I know a psychiatrist in America who is in accord with Krishnamurti’s approach, and who is, in my view, very perceptive and intelligent. Perhaps you may write him, if you wish, mentioning that I suggested it to you. You might ask him for advice on the best way to go into psychotherapy, the best place for your studies etc. His name and address are:
Dr. David Shainberg
1235 Park Ave.
New York, N.Y. 10028 USA
Saral and I send you our kindest regards.
September 25, 1973
I am sorry for the delay in answering your letter, but I have been very busy.
I was glad to hear that the experience in England was helpful. I hope that it continues to be so.

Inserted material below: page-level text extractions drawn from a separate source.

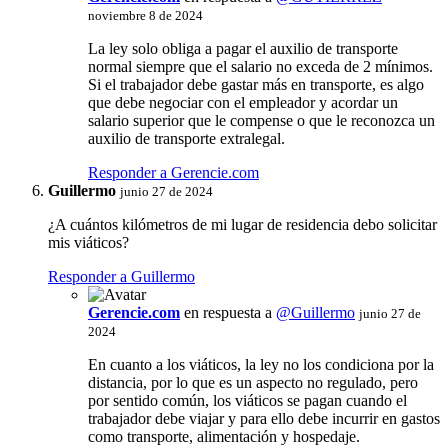
noviembre 8 de 2024
La ley solo obliga a pagar el auxilio de transporte
normal siempre que el salario no exceda de 2 mínimos.
Si el trabajador debe gastar más en transporte, es algo
que debe negociar con el empleador y acordar un
salario superior que le compense o que le reconozca un
auxilio de transporte extralegal.
Responder a Gerencie.com
Guillermo
junio 27 de 2024
¿A cuántos kilómetros de mi lugar de residencia debo solicitar
mis viáticos?
Responder a Guillermo
Gerencie.com
en respuesta a
@Guillermo
junio 27 de
2024
En cuanto a los viáticos, la ley no los condiciona por la
distancia, por lo que es un aspecto no regulado, pero
por sentido común, los viáticos se pagan cuando el
trabajador debe viajar y para ello debe incurrir en gastos
como transporte, alimentación y hospedaje.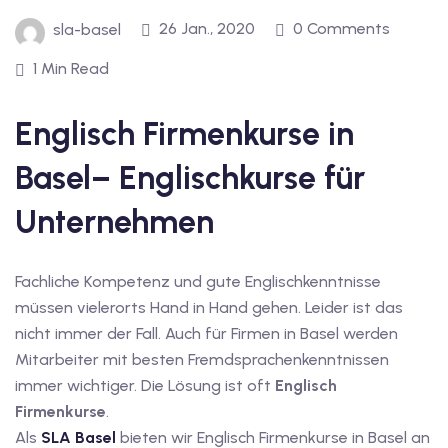
inzelunterricht
26 Jan., 2020
0 Comments
sla-basel
e Französisch
stest
1 Min Read
ertifikatskurse
Englisch Firmenkurse in
 Französischkurse
Basel– Englischkurse für
Unternehmen
Fachliche Kompetenz und gute Englischkenntnisse
müssen vielerorts Hand in Hand gehen. Leider ist das
Portugiesischkurs
nicht immer der Fall. Auch für Firmen in Basel werden
Mitarbeiter mit besten Fremdsprachenkenntnissen
immer wichtiger. Die Lösung ist oft
Englisch
Firmenkurse
.
Als
SLA Basel
bieten wir Englisch Firmenkurse in Basel an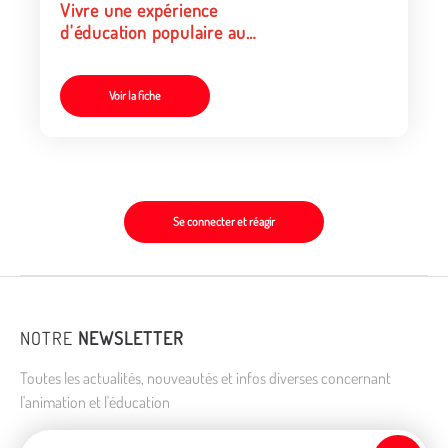
Vivre une expérience
d'éducation populaire au
festival d'Aurillac
Voir la fiche
Se connecter et réagir
NOTRE
NEWSLETTER
Toutes les actualités, nouveautés et infos diverses concernant
l'animation et l'éducation
Adresse de courriel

What you say about relaxation, not interfering with the natural psychological movement, is right, of course. But there is another side to the question. If one emphasizes passivity and relaxation too much, one may end up by accepting the false movement of the mind as necessary and inevitable. What is also needed is to be very active in inquiring, in questioning all the distorted, false responses of the mind. This requires a great deal of energy, of passion. But this inquiry should not attempt to interfere with the mind, or to try to control it, to “make it better,” etc. Rather, it has to function purely as inquiry into the fact. Such an inquiry may then lead the mind beyond the fact, to something new, perhaps to transformation.
Saral and I send our warmest regards.